● Task directions:
Would you return the data below exactly as it stands, with every picture left out?

● Data provided:
----------------
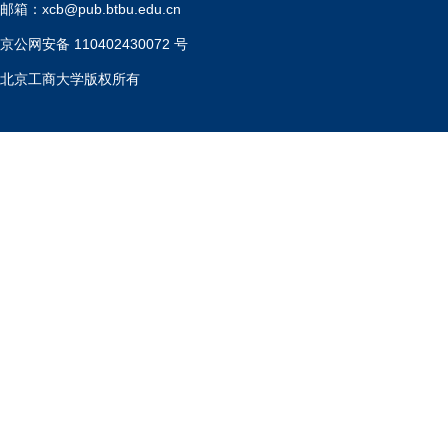
邮箱：xcb@pub.btbu.edu.cn
京公网安备 110402430072 号
北京工商大学版权所有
----------------
● Written solution:
邮箱：xcb@pub.btbu.edu.cn
京公网安备 110402430072 号
北京工商大学版权所有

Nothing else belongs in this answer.